In Powell v. Maguire, 43 Cal. 1, there was a contract between the parties to establish and operate a ferry under a franchise to be obtained from the state legislature in the name of the defendant. After having obtained the franchise, however, the defendant had a boat built at his own expense and started operations on his own account. The plaintiff sought to compel the transfer of one-half of the franchise and ownership of one-half of the boat to him, and for an accounting. The court said (page 11): "In such cases it is well settled that when the partnership was never launched, and when one of the copartners has proceeded to conduct the enterprise in his own name, at his own cost, and for his own exclusive benefit, excluding the other party therefrom, and repudiating the partnership agreement, the only remedy of the injured party is an action at law for a breach of contract. There would be, in such a case, no existing partnership, but only an agreement to form one, which was never consummated by launching the enterprise." And in a case on similar facts [Manny v. Burke, 174 App. Div. (N.Y.) 654, 160 N Y Supp. 879], the court said: "The plaintiff's damages come from the fact that, by the defendant's breach, *464 the copartnership was never entered upon, and the plaintiff lost the profits which would have resulted therefrom. The plaintiff's rights come not from the copartnership business, but from the defendant's breach of the agreement to enter upon and conduct the copartnership business contemplated. The action, therefore, is to recover damages for breach of contract only."

And so in Hyer v. Richmond Traction Co., 168 U.S. 471, in which two competitors for a street railway franchise agreed to unite their interests, and secure the franchise in the name of one for the use and benefit of both, but the one securing the franchise ignored the other and proceeded to construct the road for its own exclusive benefit; it was held that a bill in equity to obtain possession and enjoyment of a one-half interest would not lie, the remedy being at law only. And see Hill v. Palmer,56 Wis. 123; Clark v. Truitt, 183 Ill. 239; and cases reviewed in 21 A.L.R. 22, note.

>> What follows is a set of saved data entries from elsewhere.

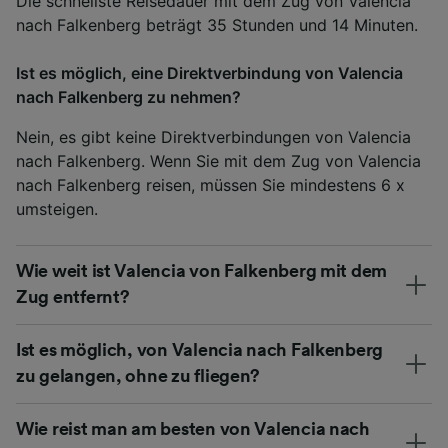
Die schnellste Reisedauer mit dem Zug von Valencia
nach Falkenberg beträgt 35 Stunden und 14 Minuten.
Ist es möglich, eine Direktverbindung von Valencia
nach Falkenberg zu nehmen?
Nein, es gibt keine Direktverbindungen von Valencia
nach Falkenberg. Wenn Sie mit dem Zug von Valencia
nach Falkenberg reisen, müssen Sie mindestens 6 x
umsteigen.
Wie weit ist Valencia von Falkenberg mit dem
Zug entfernt?
Ist es möglich, von Valencia nach Falkenberg
zu gelangen, ohne zu fliegen?
Wie reist man am besten von Valencia nach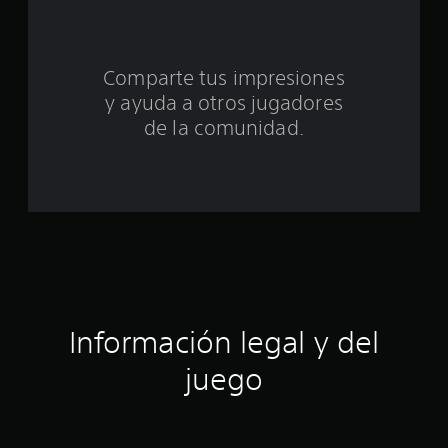
n
t
Comparte tus impresiones
o
y ayuda a otros jugadores
t
de la comunidad.
a
l
d
e
c
Información legal y del
i
juego
n
c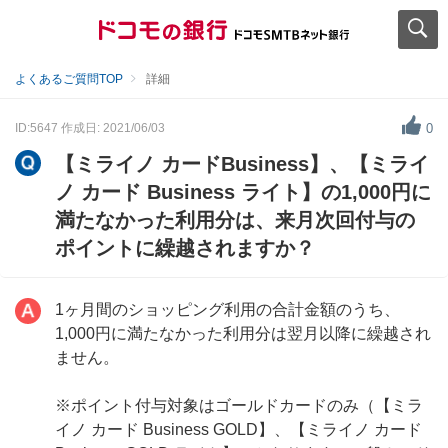
よくあるご質問TOP
詳細
ID:5647
作成日: 2021/06/03
0
【ミライノ カードBusiness】、【ミライ
ノ カード Business ライト】の1,000円に
満たなかった利用分は、来月次回付与の
ポイントに繰越されますか？
1ヶ月間のショッピング利用の合計金額のうち、
1,000円に満たなかった利用分は翌月以降に繰越され
ません。
※ポイント付与対象はゴールドカードのみ（【ミラ
イノ カード Business GOLD】、【ミライノ カード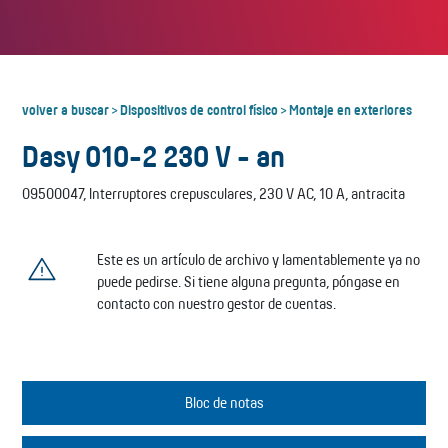
volver a buscar
Dispositivos de control físico
Montaje en exteriores
>
>
Dasy 010-2 230 V - an
09500047, Interruptores crepusculares, 230 V AC, 10 A, antracita
Este es un artículo de archivo y lamentablemente ya no
puede pedirse. Si tiene alguna pregunta, póngase en
contacto con nuestro gestor de cuentas.
Bloc de notas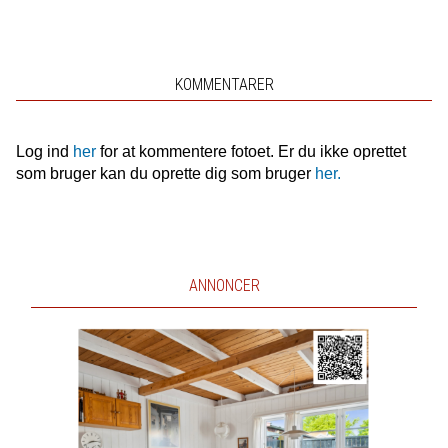
KOMMENTARER
Log ind
her
for at kommentere fotoet. Er du ikke oprettet
som bruger kan du oprette dig som bruger
her.
ANNONCER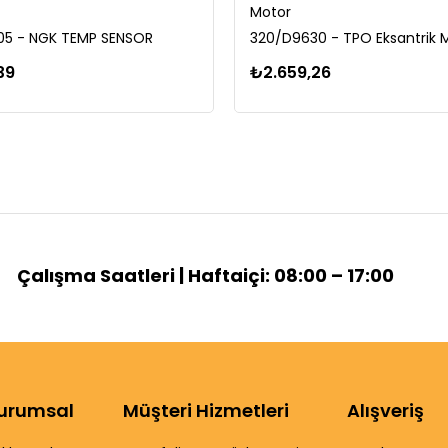
Motor
5 - NGK TEMP SENSOR
39
₺2.659,26
Çalışma Saatleri | Haftaiçi: 08:00 – 17:00
urumsal
Müşteri Hizmetleri
Alışveriş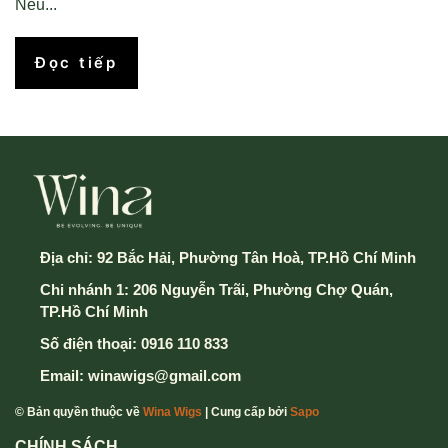
Nếu...
Đọc tiếp
Địa chỉ:
92 Bắc Hải, Phường Tân Hoà, TP.Hồ Chí Minh
Chi nhánh 1: 206 Nguyễn Trãi, Phường Chợ Quán,
TP.Hồ Chí Minh
Số điện thoại:
0916 110 833
Email:
winawigs@gmail.com
© Bản quyền thuộc về
Wina Wigs
| Cung cấp bởi
Sapo
CHÍNH SÁCH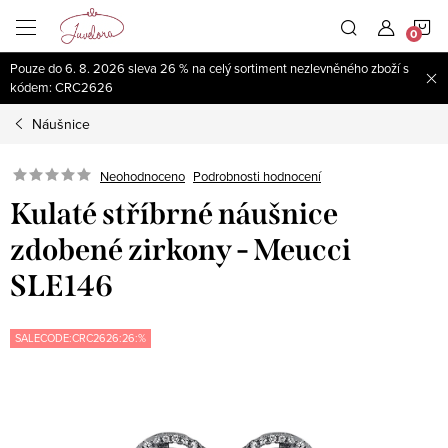
Přejít
N
na
obsah
Pouze do 6. 8. 2026 sleva 26 % na celý sortiment nezlevněného zboží s
K
kódem: CRC2626
Náušnice
Neohodnoceno
Podrobnosti hodnocení
Kulaté stříbrné náušnice
zdobené zirkony - Meucci
SLE146
SALECODE:CRC2626:26:%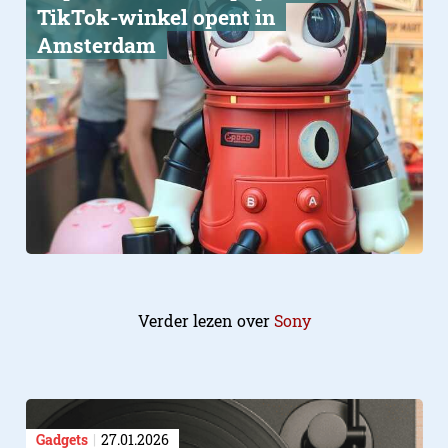
TikTok-winkel opent in
Amsterdam
Verder lezen over
Sony
Gadgets
27.01.2026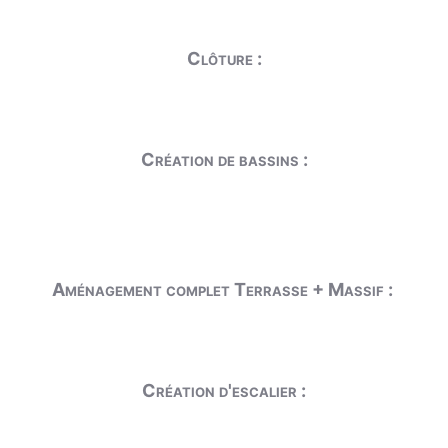
Clôture :
Création de bassins :
Aménagement complet Terrasse + Massif :
Création d'escalier :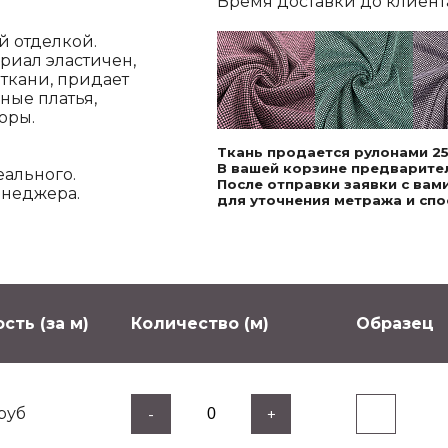
Время доставки до клиента,
й отделкой.
ериал эластичен,
 ткани, придает
ные платья,
оры.
Ткань продается рулонами 25
В вашей корзине предварител
еального.
После отправки заявки с ва
енеджера.
для уточнения метража и спо
сть (за м)
Количество (м)
Образец
руб
-
+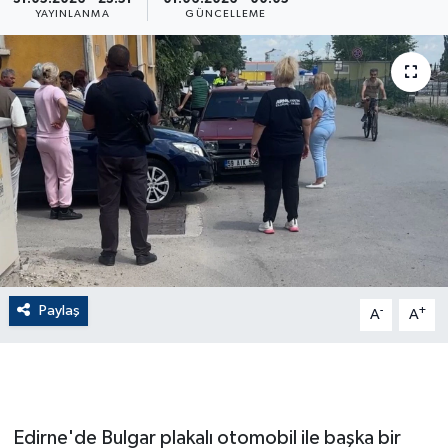
YAYINLANMA
GÜNCELLEME
ÇEVRE
Dış Haberler
Dünya
EĞİTİM
EKONOMİ
English News
Paylaş
-
+
A
A
Finans
Flaş Haber
Edirne'de Bulgar plakalı otomobil ile başka bir
Gayrimenkul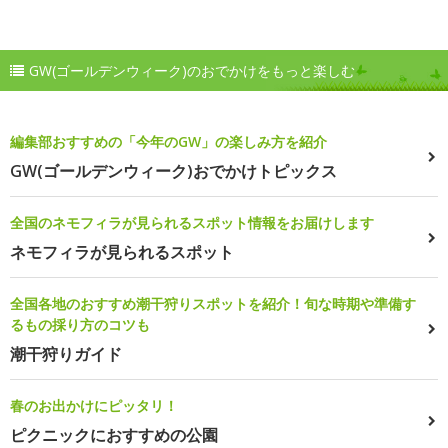
GW(ゴールデンウィーク)のおでかけをもっと楽しむ
編集部おすすめの「今年のGW」の楽しみ方を紹介
GW(ゴールデンウィーク)おでかけトピックス
全国のネモフィラが見られるスポット情報をお届けします
ネモフィラが見られるスポット
全国各地のおすすめ潮干狩りスポットを紹介！旬な時期や準備す
るもの採り方のコツも
潮干狩りガイド
春のお出かけにピッタリ！
ピクニックにおすすめの公園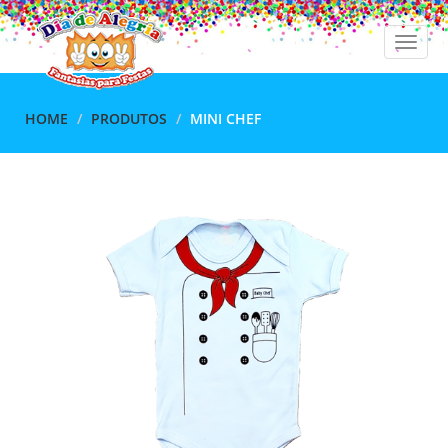
Toggle
naviga
HOME
PRODUTOS
MINI CHEF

We have not overlooked the fact that the voluntary nature of the partnership relation has, also, long deterred the courts from forcing parties to a partnership agreement to go forward with it themselves (Gusdorff v. Schleisner, 85 Md. 360, 374), and has always prevented such enforcement when the parties were free to dissolve the partnership at any time, Burdick on Partnership (3rd ed.), 13, 14. Story on Partnership, sec. 189. And we have not overlooked the fact that under section 31 (2) of the UniformPartnership Act, Code, art. 73-A, the law of this State now is that dissolution is caused: "In contravention of the agreement between the partners * * * by the express will of any partner at any time." It may be questioned whether these principles would not render the relief sought for here impossible even if the partnership operations had been launched; but it is not necessary to extend the opinion by pursuing that inquiry, or any other that may arise. The conclusions already stated require the reversal of the order overruling the demurrer to the bill of complaint.